▸ Work instruction: How many lines of the records below contain the word "royalty"? Answer with the number alone.
Entries shown section start
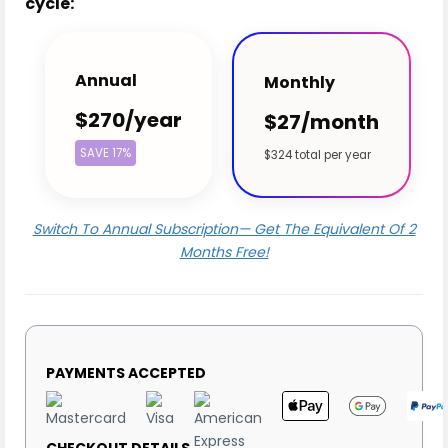
cycle:
Annual
Monthly
$270/year
$27/month
SAVE 17%
$324 total per year
Switch To Annual Subscription— Get The Equivalent Of 2
Months Free!
PAYMENTS ACCEPTED
CHECKOUT DETAILS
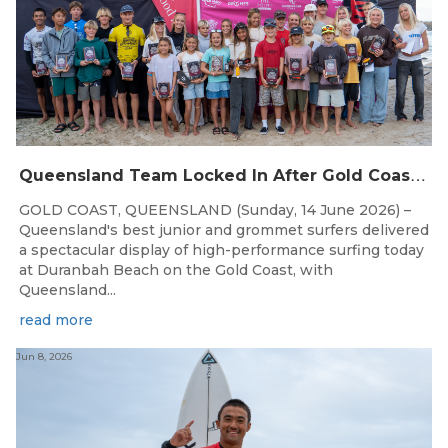
Q
ueensland Team Locked In After Gold Coast Grand Final
GOLD COAST, QUEENSLAND (Sunday, 14 June 2026) –
Queensland's best junior and grommet surfers delivered
a spectacular display of high-performance surfing today
at Duranbah Beach on the Gold Coast, with
Queensland...
read more
Jun 8, 2026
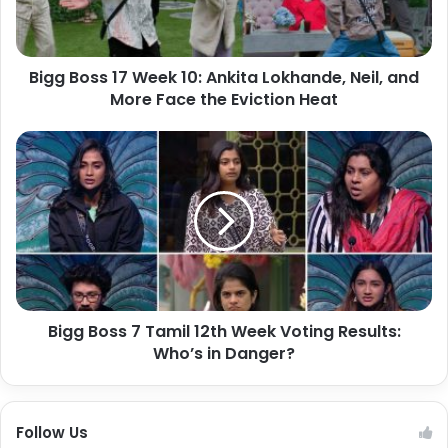
Bigg Boss 17 Week 10: Ankita Lokhande, Neil, and
More Face the Eviction Heat
Bigg Boss 7 Tamil 12th Week Voting Results:
Who’s in Danger?
Follow Us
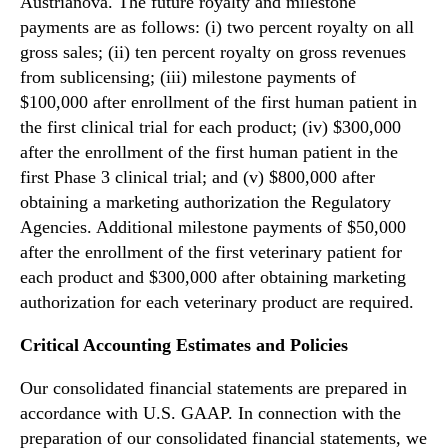
Austrianova. The future royalty and milestone
payments are as follows: (i) two percent royalty on all
gross sales; (ii) ten percent royalty on gross revenues
from sublicensing; (iii) milestone payments of
$100,000 after enrollment of the first human patient in
the first clinical trial for each product; (iv) $300,000
after the enrollment of the first human patient in the
first Phase 3 clinical trial; and (v) $800,000 after
obtaining a marketing authorization the Regulatory
Agencies. Additional milestone payments of $50,000
after the enrollment of the first veterinary patient for
each product and $300,000 after obtaining marketing
authorization for each veterinary product are required.
Critical Accounting Estimates and Policies
Our consolidated financial statements are prepared in
accordance with U.S. GAAP. In connection with the
preparation of our consolidated financial statements, we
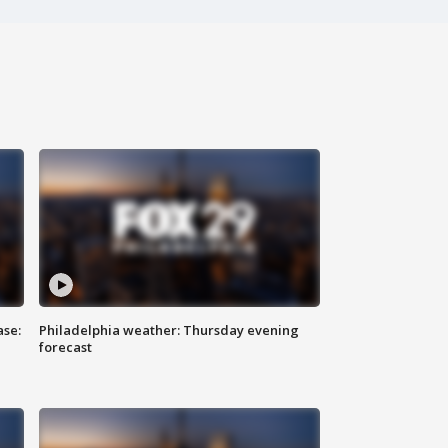
ase:
Philadelphia weather: Thursday evening
forecast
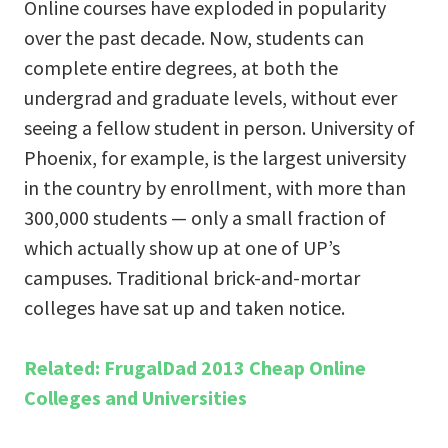
Online courses have exploded in popularity
over the past decade. Now, students can
complete entire degrees, at both the
undergrad and graduate levels, without ever
seeing a fellow student in person. University of
Phoenix, for example, is the largest university
in the country by enrollment, with more than
300,000 students — only a small fraction of
which actually show up at one of UP’s
campuses. Traditional brick-and-mortar
colleges have sat up and taken notice.
Related: FrugalDad 2013 Cheap Online
Colleges and Universities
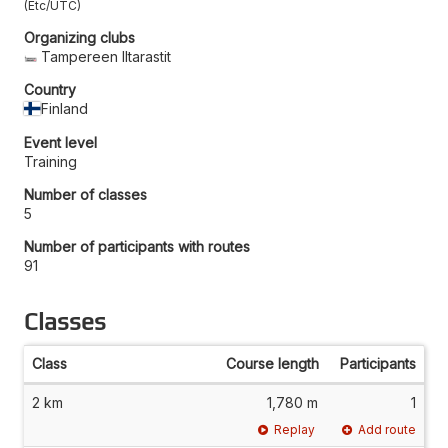
Etc/UTC
Organizing clubs
Tampereen Iltarastit
Country
Finland
Event level
Training
Number of classes
5
Number of participants with routes
91
Classes
Class
Course length
Participants
2 km
1,780 m
1
Replay
Add route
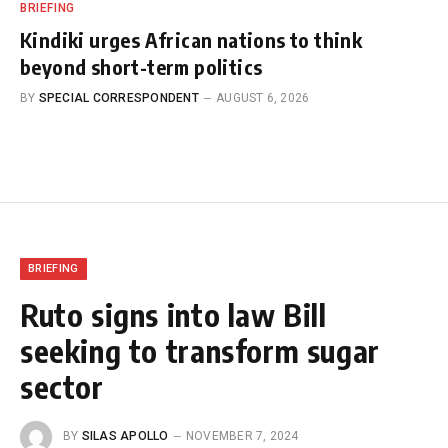
BRIEFING
Kindiki urges African nations to think
beyond short-term politics
BY
SPECIAL CORRESPONDENT
AUGUST 6, 2026
BRIEFING
Ruto signs into law Bill
seeking to transform sugar
sector
BY
SILAS APOLLO
NOVEMBER 7, 2024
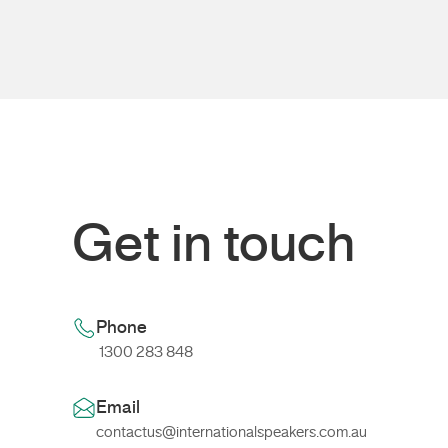
Get in touch
Phone
1300 283 848
Email
contactus@internationalspeakers.com.au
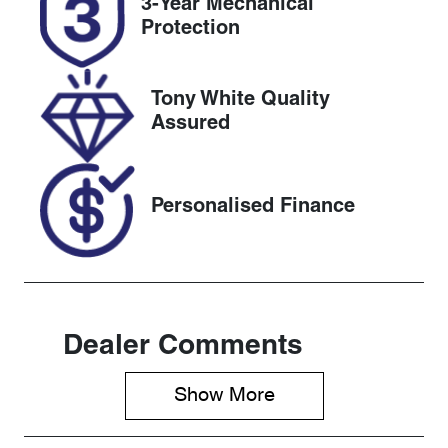
3-Year Mechanical
Expires on
517115
Protection
February 13,
2027
Tony White Quality
VIN
Assured
1FATP8NF5R
5144220
Personalised Finance
Dealer Comments
Show 
More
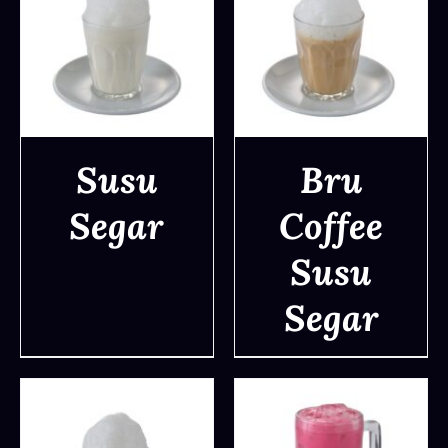
Susu
Bru
Segar
Coffee
DETAILS
DETAILS
Susu
Segar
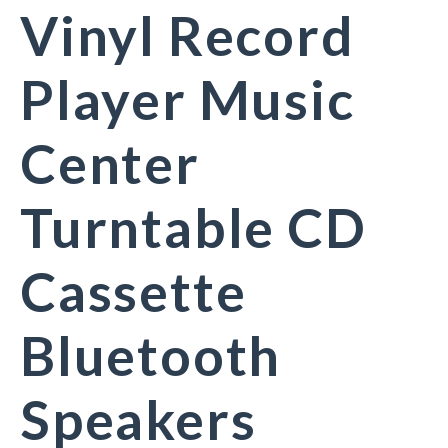
Vinyl Record
Player Music
Center
Turntable CD
Cassette
Bluetooth
Speakers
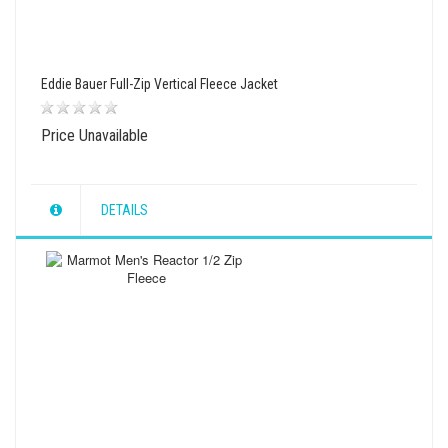
Eddie Bauer Full-Zip Vertical Fleece Jacket
Price Unavailable
DETAILS
wishlist
view
compare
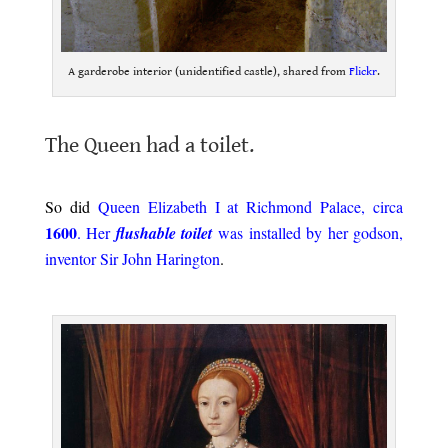
A garderobe interior (unidentified castle), shared from
Flickr
.
.
The Queen had a toilet.
.
So did
Queen Elizabeth I at Richmond Palace, circa
1600
. Her
flushable toilet
was installed by her godson,
inventor Sir John Harington
.
.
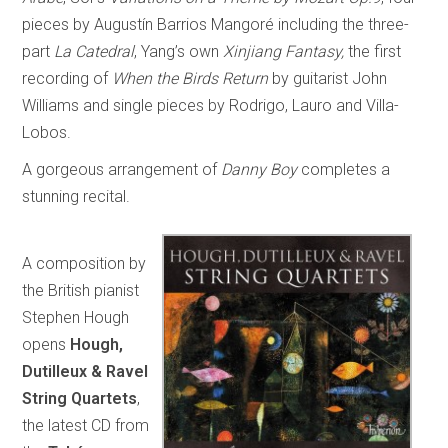
pieces by Augustín Barrios Mangoré including the three-
part
La Catedral
, Yang’s own
Xinjiang Fantasy,
the first
recording of
When the Birds Return
by guitarist John
Williams and single pieces by Rodrigo, Lauro and Villa-
Lobos.
A gorgeous arrangement of
Danny Boy
completes a
stunning recital.
A composition by
the British pianist
Stephen Hough
opens
Hough,
Dutilleux & Ravel
String Quartets
,
the latest CD from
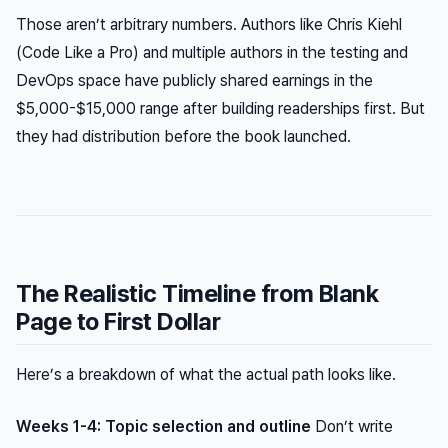
Those aren’t arbitrary numbers. Authors like Chris Kiehl
(
Code Like a Pro
) and multiple authors in the testing and
DevOps space have publicly shared earnings in the
$5,000-$15,000 range after building readerships first. But
they had distribution before the book launched.
The Realistic Timeline from Blank
Page to First Dollar
Here’s a breakdown of what the actual path looks like.
Weeks 1-4: Topic selection and outline
Don’t write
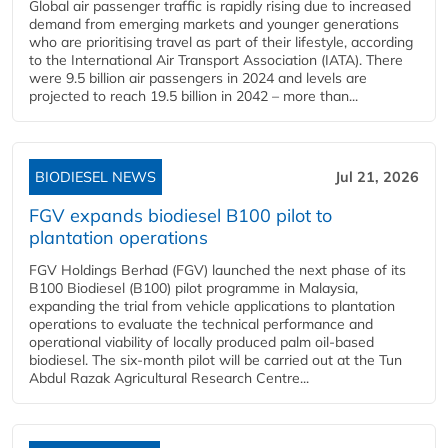
Global air passenger traffic is rapidly rising due to increased
demand from emerging markets and younger generations
who are prioritising travel as part of their lifestyle, according
to the International Air Transport Association (IATA). There
were 9.5 billion air passengers in 2024 and levels are
projected to reach 19.5 billion in 2042 – more than...
BIODIESEL NEWS
Jul 21, 2026
FGV expands biodiesel B100 pilot to
plantation operations
FGV Holdings Berhad (FGV) launched the next phase of its
B100 Biodiesel (B100) pilot programme in Malaysia,
expanding the trial from vehicle applications to plantation
operations to evaluate the technical performance and
operational viability of locally produced palm oil-based
biodiesel. The six-month pilot will be carried out at the Tun
Abdul Razak Agricultural Research Centre...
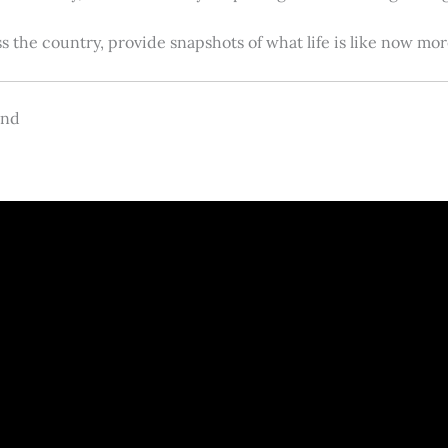
s the country, provide snapshots of what life is like now m
and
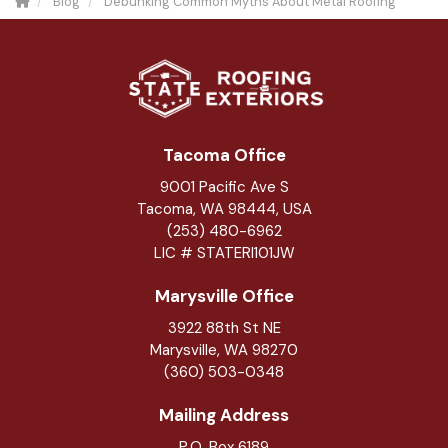
Blog
Debunking Common Myths About Metal Roofing
Tacoma Office
9001 Pacific Ave S
Tacoma, WA 98444, USA
(253) 480-6962
LIC # STATERI101JW
Marysville Office
3922 88th St NE
Marysville
,
WA
98270
(360) 503-0348
Mailing Address
P.O. Box 6189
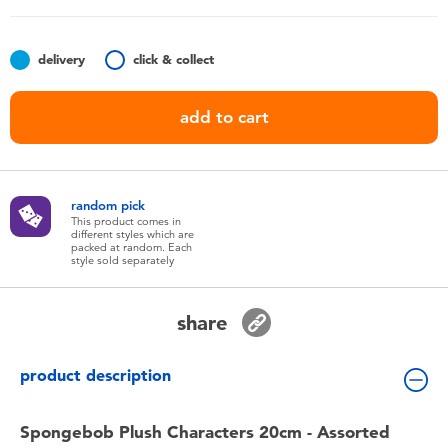
Toddler & Baby Toys
delivery
click & collect
Batteries
add to cart
Nintendo Switch
Blind Box
random pick
This product comes in
different styles which are
Collectible Characters
packed at random. Each
style sold separately
Lifestyle Products
share
product description
Spongebob Plush Characters 20cm - Assorted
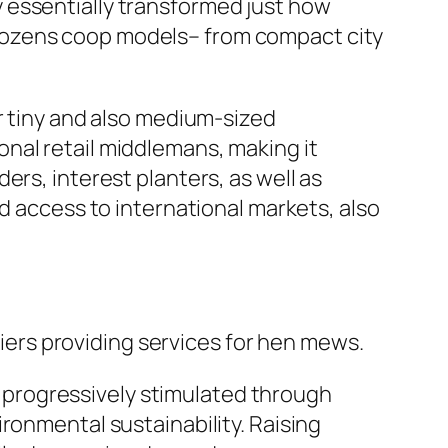
 essentially transformed just how
dozens coop models– from compact city
r tiny and also medium-sized
nal retail middlemans, making it
ers, interest planters, as well as
d access to international markets, also
ers providing services for hen mews.
ly progressively stimulated through
ronmental sustainability. Raising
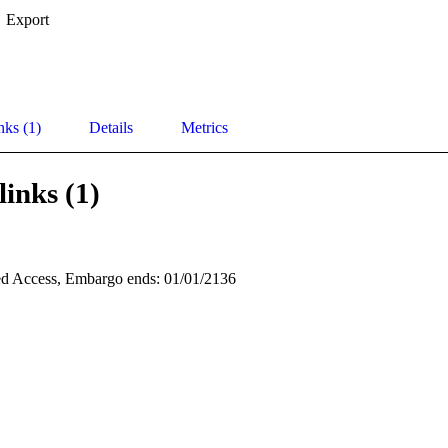
Export
nks (1)
Details
Metrics
links (1)
d Access, Embargo ends: 01/01/2136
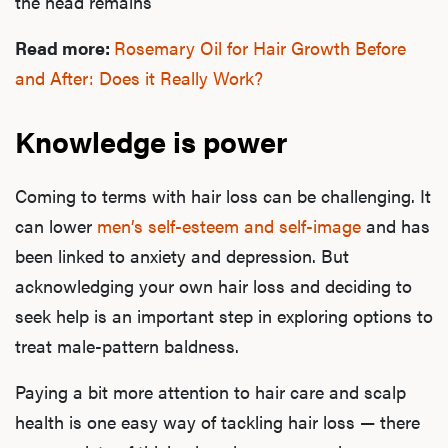
the head remains
Read more:
Rosemary Oil for Hair Growth Before
and After: Does it Really Work?
Knowledge is power
Coming to terms with hair loss can be challenging. It
L
can lower
men’s self-esteem and self-image
and has
Testo
been linked to anxiety and depression. But
acknowledging your own hair loss and deciding to
seek help is an important step in exploring options to
Hair
treat male-pattern baldness.
Paying a bit more attention to hair care and scalp
health is one easy way of tackling hair loss — there
Ere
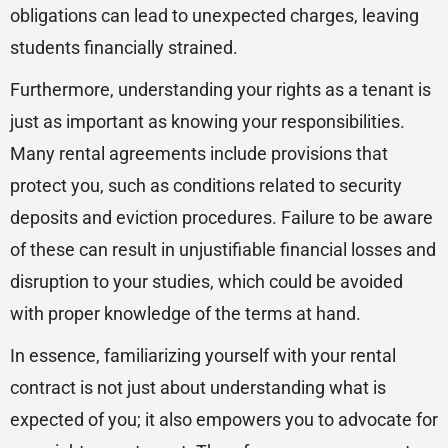
obligations can lead to unexpected charges, leaving
students financially strained.
Furthermore, understanding your rights as a tenant is
just as important as knowing your responsibilities.
Many rental agreements include provisions that
protect you, such as conditions related to security
deposits and eviction procedures. Failure to be aware
of these can result in unjustifiable financial losses and
disruption to your studies, which could be avoided
with proper knowledge of the terms at hand.
In essence, familiarizing yourself with your rental
contract is not just about understanding what is
expected of you; it also empowers you to advocate for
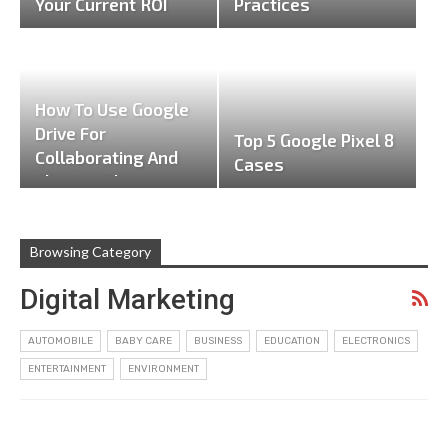
Your Current ROI
Practices
How To Use Google
Drive For
Top 5 Google Pixel 8
Collaborating And
Cases
Sharing Files
Browsing Category
Digital Marketing
AUTOMOBILE
BABY CARE
BUSINESS
EDUCATION
ELECTRONICS
ENTERTAINMENT
ENVIRONMENT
Entries shown section end
▸ Finished task: 3